- **WHAT THE EXERCISE ASKS**:
Give back, word for word, the lines in the listing below from the one holding "瓦杜茲僅4公里。羅馬時代即為居民點。鐵路要" down to the one holding "Priscila então diz a Josi que e", both ends included.

- **RECORDS SHOWN**:

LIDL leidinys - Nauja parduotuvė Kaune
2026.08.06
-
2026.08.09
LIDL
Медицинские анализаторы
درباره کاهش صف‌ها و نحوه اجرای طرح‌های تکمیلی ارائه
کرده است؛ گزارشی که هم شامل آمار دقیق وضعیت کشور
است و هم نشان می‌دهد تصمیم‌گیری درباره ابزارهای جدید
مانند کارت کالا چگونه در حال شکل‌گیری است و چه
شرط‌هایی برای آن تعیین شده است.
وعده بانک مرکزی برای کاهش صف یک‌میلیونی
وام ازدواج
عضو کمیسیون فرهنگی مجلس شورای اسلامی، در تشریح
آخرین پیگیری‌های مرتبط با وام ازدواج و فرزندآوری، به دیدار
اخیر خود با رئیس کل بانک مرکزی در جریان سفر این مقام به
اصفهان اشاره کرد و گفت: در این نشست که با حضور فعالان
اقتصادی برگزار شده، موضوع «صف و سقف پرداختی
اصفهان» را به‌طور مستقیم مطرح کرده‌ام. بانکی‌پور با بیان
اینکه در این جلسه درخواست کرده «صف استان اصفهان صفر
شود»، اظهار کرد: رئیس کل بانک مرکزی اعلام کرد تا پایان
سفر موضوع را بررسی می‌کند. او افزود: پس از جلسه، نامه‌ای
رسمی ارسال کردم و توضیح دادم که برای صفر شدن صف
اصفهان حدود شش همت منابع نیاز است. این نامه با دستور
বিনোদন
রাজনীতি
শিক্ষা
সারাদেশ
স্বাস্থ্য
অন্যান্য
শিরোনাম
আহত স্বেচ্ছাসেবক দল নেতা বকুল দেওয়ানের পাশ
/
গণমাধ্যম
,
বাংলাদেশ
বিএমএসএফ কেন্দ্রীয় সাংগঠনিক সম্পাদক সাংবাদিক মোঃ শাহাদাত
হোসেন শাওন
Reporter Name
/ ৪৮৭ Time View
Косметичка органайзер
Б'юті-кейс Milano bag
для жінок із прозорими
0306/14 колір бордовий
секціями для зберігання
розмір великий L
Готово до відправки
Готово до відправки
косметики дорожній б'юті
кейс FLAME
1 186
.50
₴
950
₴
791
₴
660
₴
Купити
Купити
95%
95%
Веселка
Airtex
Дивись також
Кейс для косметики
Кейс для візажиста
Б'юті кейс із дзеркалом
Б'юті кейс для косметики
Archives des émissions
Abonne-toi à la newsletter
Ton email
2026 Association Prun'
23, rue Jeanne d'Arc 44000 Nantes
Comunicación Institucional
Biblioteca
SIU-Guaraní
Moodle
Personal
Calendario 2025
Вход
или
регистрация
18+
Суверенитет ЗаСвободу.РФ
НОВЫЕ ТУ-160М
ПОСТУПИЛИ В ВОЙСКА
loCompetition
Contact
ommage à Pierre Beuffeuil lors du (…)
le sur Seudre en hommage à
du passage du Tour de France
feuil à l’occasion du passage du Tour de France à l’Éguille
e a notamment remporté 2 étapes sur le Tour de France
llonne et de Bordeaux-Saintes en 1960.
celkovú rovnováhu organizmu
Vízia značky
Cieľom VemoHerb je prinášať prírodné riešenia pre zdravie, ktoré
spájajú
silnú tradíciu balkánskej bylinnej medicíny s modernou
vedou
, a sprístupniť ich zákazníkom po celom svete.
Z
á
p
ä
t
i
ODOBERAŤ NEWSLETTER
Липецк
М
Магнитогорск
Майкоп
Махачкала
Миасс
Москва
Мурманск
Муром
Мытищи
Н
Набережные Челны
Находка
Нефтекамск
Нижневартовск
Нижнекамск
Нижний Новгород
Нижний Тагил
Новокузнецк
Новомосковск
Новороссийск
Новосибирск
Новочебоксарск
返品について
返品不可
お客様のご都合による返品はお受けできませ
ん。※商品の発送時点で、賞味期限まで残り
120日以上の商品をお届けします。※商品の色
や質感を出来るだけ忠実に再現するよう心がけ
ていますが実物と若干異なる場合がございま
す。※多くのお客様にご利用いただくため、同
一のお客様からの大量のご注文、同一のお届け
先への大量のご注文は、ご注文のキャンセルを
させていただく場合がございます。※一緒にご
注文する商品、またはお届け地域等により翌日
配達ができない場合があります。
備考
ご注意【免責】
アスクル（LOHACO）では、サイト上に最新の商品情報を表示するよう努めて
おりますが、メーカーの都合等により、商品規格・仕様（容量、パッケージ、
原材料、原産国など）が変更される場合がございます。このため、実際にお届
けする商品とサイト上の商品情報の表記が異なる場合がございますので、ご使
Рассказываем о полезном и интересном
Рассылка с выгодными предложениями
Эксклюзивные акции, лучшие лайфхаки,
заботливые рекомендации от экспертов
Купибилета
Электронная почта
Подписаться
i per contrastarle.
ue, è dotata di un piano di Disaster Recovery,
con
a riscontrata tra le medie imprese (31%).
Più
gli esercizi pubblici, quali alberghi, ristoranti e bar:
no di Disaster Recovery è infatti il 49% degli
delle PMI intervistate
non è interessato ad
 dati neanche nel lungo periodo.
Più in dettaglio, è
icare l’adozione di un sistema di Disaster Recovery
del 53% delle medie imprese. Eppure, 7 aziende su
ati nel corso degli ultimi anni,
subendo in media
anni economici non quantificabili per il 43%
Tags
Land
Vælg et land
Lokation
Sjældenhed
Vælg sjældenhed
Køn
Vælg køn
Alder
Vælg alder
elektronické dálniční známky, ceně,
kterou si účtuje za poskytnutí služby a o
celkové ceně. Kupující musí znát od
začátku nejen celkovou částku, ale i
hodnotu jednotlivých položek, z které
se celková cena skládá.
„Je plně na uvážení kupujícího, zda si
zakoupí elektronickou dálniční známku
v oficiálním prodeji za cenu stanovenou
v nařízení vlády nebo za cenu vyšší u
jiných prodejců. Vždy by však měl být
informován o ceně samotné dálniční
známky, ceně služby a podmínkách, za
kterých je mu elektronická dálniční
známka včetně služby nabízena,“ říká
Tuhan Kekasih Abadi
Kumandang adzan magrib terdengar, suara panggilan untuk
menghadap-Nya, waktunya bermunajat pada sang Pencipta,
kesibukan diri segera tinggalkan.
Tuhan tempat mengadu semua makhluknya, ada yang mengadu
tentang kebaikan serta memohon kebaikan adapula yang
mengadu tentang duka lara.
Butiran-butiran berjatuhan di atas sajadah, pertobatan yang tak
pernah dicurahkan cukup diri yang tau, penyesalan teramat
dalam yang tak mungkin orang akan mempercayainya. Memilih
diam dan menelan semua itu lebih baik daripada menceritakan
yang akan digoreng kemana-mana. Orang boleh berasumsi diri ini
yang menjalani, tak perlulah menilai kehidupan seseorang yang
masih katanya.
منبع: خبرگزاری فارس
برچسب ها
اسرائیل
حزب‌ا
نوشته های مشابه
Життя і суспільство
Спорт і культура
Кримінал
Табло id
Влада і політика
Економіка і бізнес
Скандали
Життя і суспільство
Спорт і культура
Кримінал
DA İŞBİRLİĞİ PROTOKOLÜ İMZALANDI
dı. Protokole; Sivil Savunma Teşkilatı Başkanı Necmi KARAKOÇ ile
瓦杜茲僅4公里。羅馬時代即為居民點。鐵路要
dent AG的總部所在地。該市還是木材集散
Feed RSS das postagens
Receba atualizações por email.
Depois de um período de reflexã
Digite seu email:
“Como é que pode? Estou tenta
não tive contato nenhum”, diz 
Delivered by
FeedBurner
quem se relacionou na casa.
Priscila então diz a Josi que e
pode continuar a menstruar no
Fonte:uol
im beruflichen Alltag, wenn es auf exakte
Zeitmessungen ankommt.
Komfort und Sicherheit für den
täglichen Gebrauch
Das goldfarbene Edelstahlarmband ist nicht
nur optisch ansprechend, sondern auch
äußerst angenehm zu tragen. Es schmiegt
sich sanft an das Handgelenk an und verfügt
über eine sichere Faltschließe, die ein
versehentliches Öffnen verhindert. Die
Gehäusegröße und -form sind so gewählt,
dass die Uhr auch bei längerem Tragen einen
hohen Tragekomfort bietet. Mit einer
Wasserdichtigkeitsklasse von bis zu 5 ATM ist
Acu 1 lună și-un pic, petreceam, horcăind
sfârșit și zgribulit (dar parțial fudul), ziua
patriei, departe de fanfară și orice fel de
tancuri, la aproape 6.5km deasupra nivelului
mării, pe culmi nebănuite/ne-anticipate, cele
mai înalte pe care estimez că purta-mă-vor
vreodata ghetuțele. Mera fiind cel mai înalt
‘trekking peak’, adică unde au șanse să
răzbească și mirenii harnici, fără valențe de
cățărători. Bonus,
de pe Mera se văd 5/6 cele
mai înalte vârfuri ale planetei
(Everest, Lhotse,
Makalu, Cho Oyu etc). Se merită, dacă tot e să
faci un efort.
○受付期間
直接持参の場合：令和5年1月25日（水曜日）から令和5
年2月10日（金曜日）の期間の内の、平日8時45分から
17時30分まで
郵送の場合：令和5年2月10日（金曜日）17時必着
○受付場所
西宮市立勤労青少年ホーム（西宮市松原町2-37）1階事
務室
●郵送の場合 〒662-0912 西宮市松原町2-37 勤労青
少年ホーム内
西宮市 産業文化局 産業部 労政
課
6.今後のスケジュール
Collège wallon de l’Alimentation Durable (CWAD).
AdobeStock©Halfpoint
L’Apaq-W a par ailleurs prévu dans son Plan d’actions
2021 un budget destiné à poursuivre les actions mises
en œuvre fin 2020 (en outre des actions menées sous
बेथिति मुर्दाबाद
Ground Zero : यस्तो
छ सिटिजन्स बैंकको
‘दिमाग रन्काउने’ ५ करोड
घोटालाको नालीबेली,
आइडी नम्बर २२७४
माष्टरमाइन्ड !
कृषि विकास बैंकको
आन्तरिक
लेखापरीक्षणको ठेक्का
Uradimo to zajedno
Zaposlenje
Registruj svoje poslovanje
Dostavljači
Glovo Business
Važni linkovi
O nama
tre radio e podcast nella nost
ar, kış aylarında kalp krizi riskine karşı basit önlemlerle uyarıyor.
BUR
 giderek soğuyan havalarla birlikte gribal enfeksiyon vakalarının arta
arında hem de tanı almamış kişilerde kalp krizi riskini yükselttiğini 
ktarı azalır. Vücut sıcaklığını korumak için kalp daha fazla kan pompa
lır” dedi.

- **RESPONSE AREA**:
瓦杜茲僅4公里。羅馬時代即為居民點。鐵路要
dent AG的總部所在地。該市還是木材集散
Feed RSS das postagens
Receba atualizações por email.
Depois de um período de reflexã
Digite seu email:
“Como é que pode? Estou tenta
não tive contato nenhum”, diz 
Delivered by
FeedBurner
quem se relacionou na casa.
Priscila então diz a Josi que e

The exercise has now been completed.